◆ **Source material**:
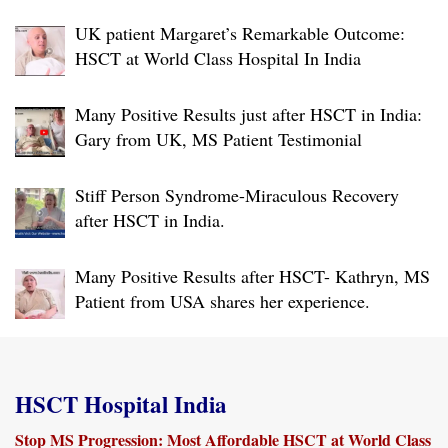
Warm farewell to a very brave person
UK patient Margaret’s Remarkable Outcome:
HSCT at World Class Hospital In India
Many Positive Results just after HSCT in India:
Gary from UK, MS Patient Testimonial
Stiff Person Syndrome-Miraculous Recovery
after HSCT in India.
Many Positive Results after HSCT- Kathryn, MS
Patient from USA shares her experience.
HSCT Hospital India
Stop MS Progression: Most Affordable HSCT at World Class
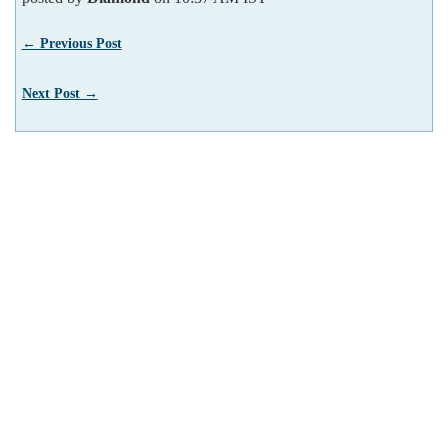
← Previous Post
Next Post →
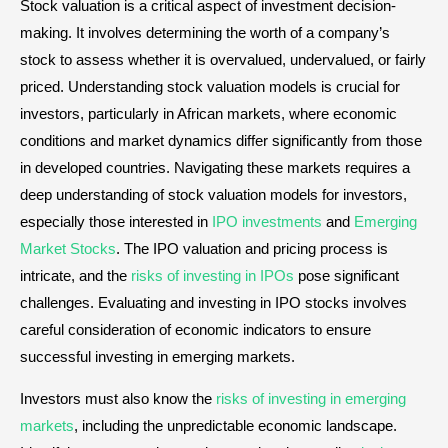
Stock valuation is a critical aspect of investment decision-
making. It involves determining the worth of a company’s
stock to assess whether it is overvalued, undervalued, or fairly
priced. Understanding stock valuation models is crucial for
investors, particularly in African markets, where economic
conditions and market dynamics differ significantly from those
in developed countries. Navigating these markets requires a
deep understanding of stock valuation models for investors,
especially those interested in
IPO investments
and
Emerging
Market Stocks
. The IPO valuation and pricing process is
intricate, and the
risks of investing in IPOs
pose significant
challenges. Evaluating and investing in IPO stocks involves
careful consideration of economic indicators to ensure
successful investing in emerging markets.
Investors must also know the
risks of investing in emerging
markets
, including the unpredictable economic landscape.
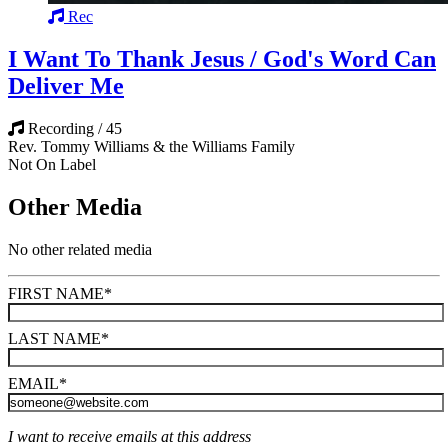
Rec
I Want To Thank Jesus / God's Word Can
Deliver Me
Recording / 45
Rev. Tommy Williams & the Williams Family
Not On Label
Other Media
No other related media
FIRST NAME
*
LAST NAME
*
EMAIL
*
I want to receive emails at this address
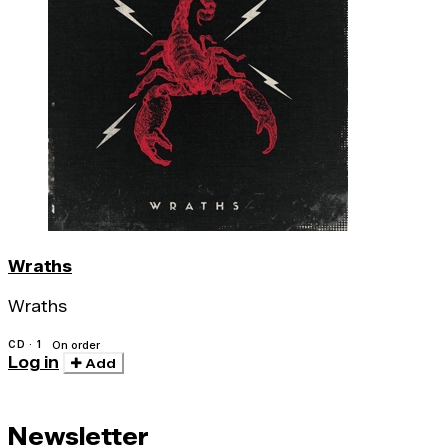
Wraths
Wraths
CD · 1
On order
Log in
Add
Newsletter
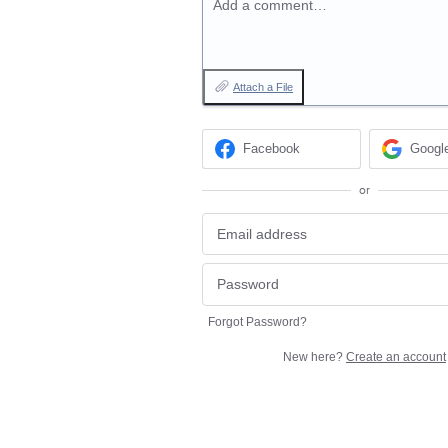
Add a comment…
Attach a File
Facebook
Googl
or
Forgot Password?
New here?
Create an account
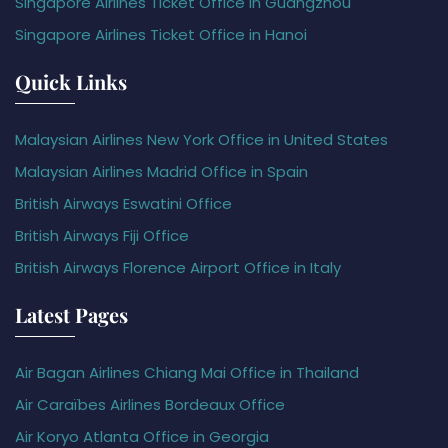
Singapore Airlines Ticket Office in Guangzhou
Singapore Airlines Ticket Office in Hanoi
Quick Links
Malaysian Airlines New York Office in United States
Malaysian Airlines Madrid Office in Spain
British Airways Eswatini Office
British Airways Fiji Office
British Airways Florence Airport Office in Italy
Latest Pages
Air Bagan Airlines Chiang Mai Office in Thailand
Air Caraïbes Airlines Bordeaux Office
Air Koryo Atlanta Office in Georgia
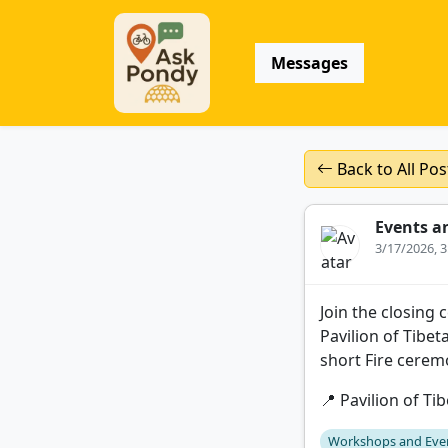
Messages
Back to All Pos
Events a
3/17/2026, 
Join the closing
Pavilion of Tibet
short Fire cerem
📍 Pavilion of Ti
Workshops and Eve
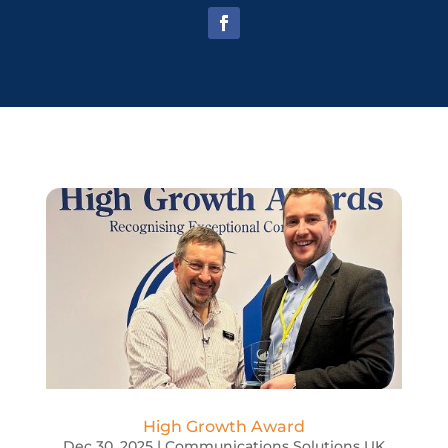
High Growth Award
Dec 30, 2025
|
Communications Solutions UK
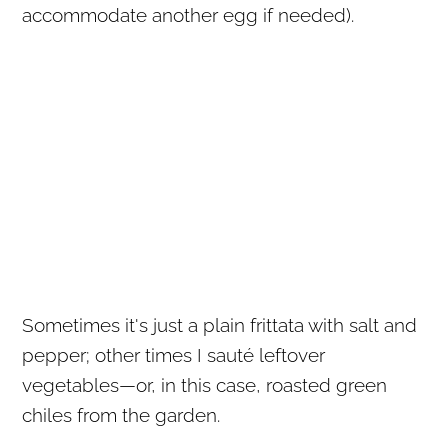
accommodate another egg if needed).
Sometimes it's just a plain frittata with salt and
pepper; other times I sauté leftover
vegetables—or, in this case, roasted green
chiles from the garden.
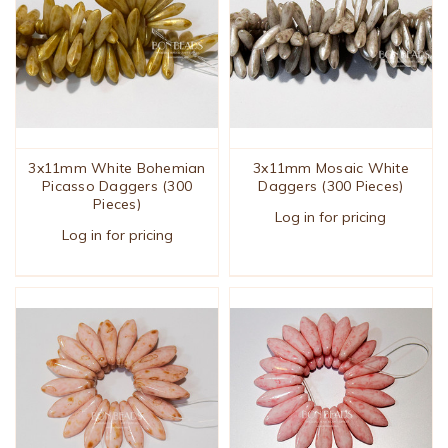
3x11mm White Bohemian
3x11mm Mosaic White
Picasso Daggers (300
Daggers (300 Pieces)
Pieces)
Log in for pricing
Log in for pricing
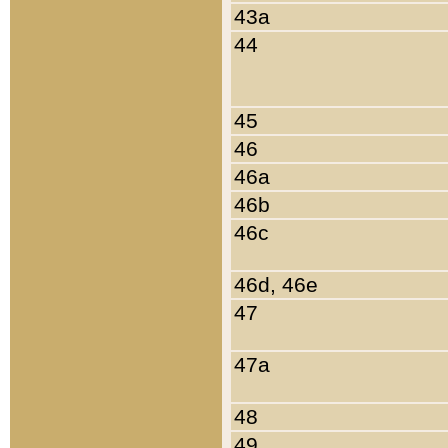
43a
44
45
46
46a
46b
46c
46d, 46e
47
47a
48
49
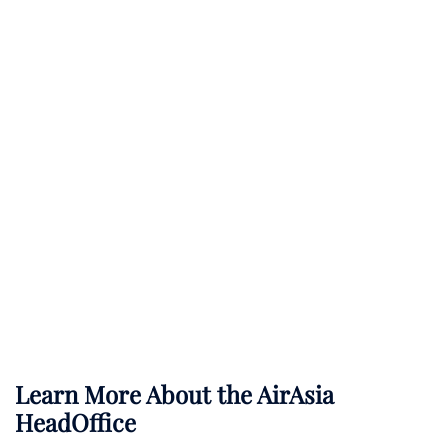
Learn More About the AirAsia
HeadOffice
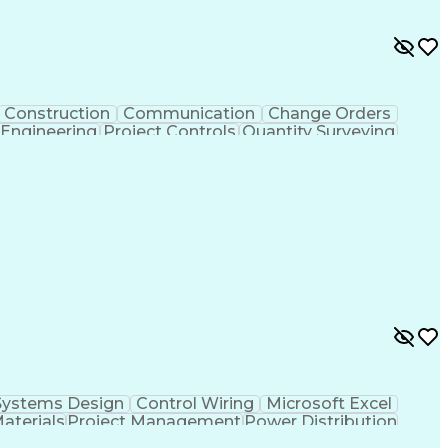
Construction
Communication
Change Orders
 Engineering
Project Controls
Quantity Surveying
uring
Drawing Interpretation
Artificial Intelligence
chanical Electrical And Plumbing (MEP) Systems
Systems Design
Control Wiring
Microsoft Excel
Materials
Project Management
Power Distribution
Project Documentation
Design Specifications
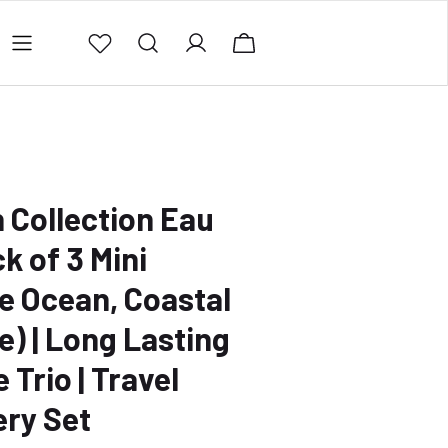
ing Policy
Contact Us
Privacy Policy
Refund 
 Collection Eau
k of 3 Mini
e Ocean, Coastal
e) | Long Lasting
Trio | Travel
ery Set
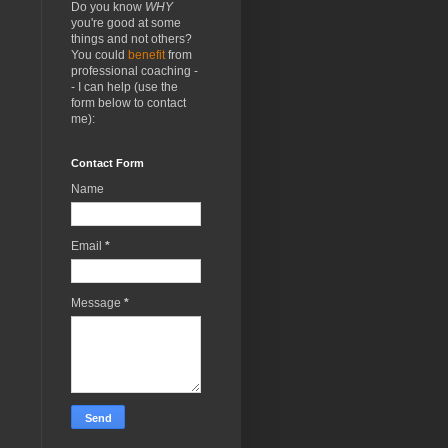
Do you know
WHY
you're good at some
things and not others?
You could
benefit
from
professional coaching -
- I can help (use the
form below to contact
me):
Contact Form
Name
Email
*
Message
*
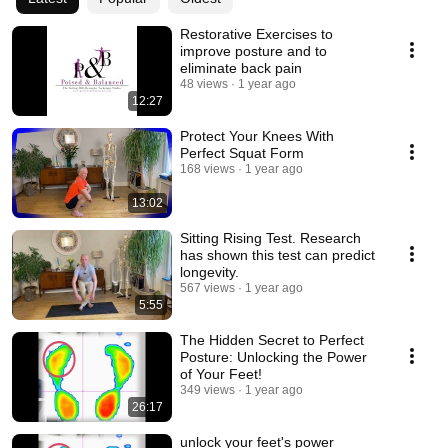
Restorative Exercises to
improve posture and to
eliminate back pain
48 views
1 year ago
12:27
Protect Your Knees With
Perfect Squat Form
168 views
1 year ago
13:02
Sitting Rising Test. Research
has shown this test can predict
longevity.
567 views
1 year ago
5:55
The Hidden Secret to Perfect
Posture: Unlocking the Power
of Your Feet!
349 views
1 year ago
26:17
unlock your feet's power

◆ **What you are asked to do**: Would you retype each line above exactly and skip every image?

◆ **Task output**:
Warm farewell to a very brave person
UK patient Margaret’s Remarkable Outcome:
HSCT at World Class Hospital In India
Many Positive Results just after HSCT in India:
Gary from UK, MS Patient Testimonial
Stiff Person Syndrome-Miraculous Recovery
after HSCT in India.
Many Positive Results after HSCT- Kathryn, MS
Patient from USA shares her experience.
HSCT Hospital India
Stop MS Progression: Most Affordable HSCT at World Class
← Previous Post
Next Post →
Stock valuation is a critical aspect of investment decision-
making. It involves determining the worth of a company’s
stock to assess whether it is overvalued, undervalued, or fairly
priced. Understanding stock valuation models is crucial for
investors, particularly in African markets, where economic
conditions and market dynamics differ significantly from those
in developed countries. Navigating these markets requires a
deep understanding of stock valuation models for investors,
especially those interested in
IPO investments
and
Emerging
Market Stocks
. The IPO valuation and pricing process is
intricate, and the
risks of investing in IPOs
pose significant
challenges. Evaluating and investing in IPO stocks involves
careful consideration of economic indicators to ensure
successful investing in emerging markets.
Investors must also know the
risks of investing in emerging
markets
, including the unpredictable economic landscape.
Rec
I Want To Thank Jesus / God's Word Can
Deliver Me
Recording / 45
Rev. Tommy Williams & the Williams Family
Not On Label
Other Media
No other related media
FIRST NAME
*
LAST NAME
*
EMAIL
*
I want to receive emails at this address
Wraths
Wraths
CD · 1
On order
Log in
Add
Newsletter
Add a comment…
Attach a File
Facebook
Googl
or
Forgot Password?
New here?
Create an account
Singapore Airlines Ticket Office in Guangzhou
Singapore Airlines Ticket Office in Hanoi
Quick Links
Malaysian Airlines New York Office in United States
Malaysian Airlines Madrid Office in Spain
British Airways Eswatini Office
British Airways Fiji Office
British Airways Florence Airport Office in Italy
Latest Pages
Air Bagan Airlines Chiang Mai Office in Thailand
Air Caraïbes Airlines Bordeaux Office
Air Koryo Atlanta Office in Georgia
Messages
Back to All Pos
Events a
3/17/2026, 
Join the closing
Pavilion of Tibet
short Fire cerem
📍 Pavilion of Ti
Workshops and Eve
High Growth Award
Dec 30, 2025
|
Communications Solutions UK
accommodate another egg if needed).
Sometimes it's just a plain frittata with salt and
pepper; other times I sauté leftover
vegetables—or, in this case, roasted green
chiles from the garden.
3x11mm White Bohemian
3x11mm Mosaic White
Picasso Daggers (300
Daggers (300 Pieces)
Pieces)
Log in for pricing
Log in for pricing
43a
44
45
46
46a
46b
46c
46d, 46e
47
47a
48
49
Learn More About the AirAsia
HeadOffice
Construction
Communication
Change Orders
 Engineering
Project Controls
Quantity Surveying
uring
Drawing Interpretation
Artificial Intelligence
chanical Electrical And Plumbing (MEP) Systems
Systems Design
Control Wiring
Microsoft Excel
Materials
Project Management
Power Distribution
Project Documentation
Design Specifications
ing Policy
Contact Us
Privacy Policy
Refund 
 Collection Eau
k of 3 Mini
e Ocean, Coastal
e) | Long Lasting
Trio | Travel
ery Set
Do you know
WHY
you're good at some
things and not others?
You could
benefit
from
professional coaching -
- I can help (use the
form below to contact
me):
Contact Form
Name
Email
*
Message
*
Restorative Exercises to
improve posture and to
eliminate back pain
48 views
1 year ago
12:27
Protect Your Knees With
Perfect Squat Form
168 views
1 year ago
13:02
Sitting Rising Test. Research
has shown this test can predict
longevity.
567 views
1 year ago
5:55
The Hidden Secret to Perfect
Posture: Unlocking the Power
of Your Feet!
349 views
1 year ago
26:17
unlock your feet's power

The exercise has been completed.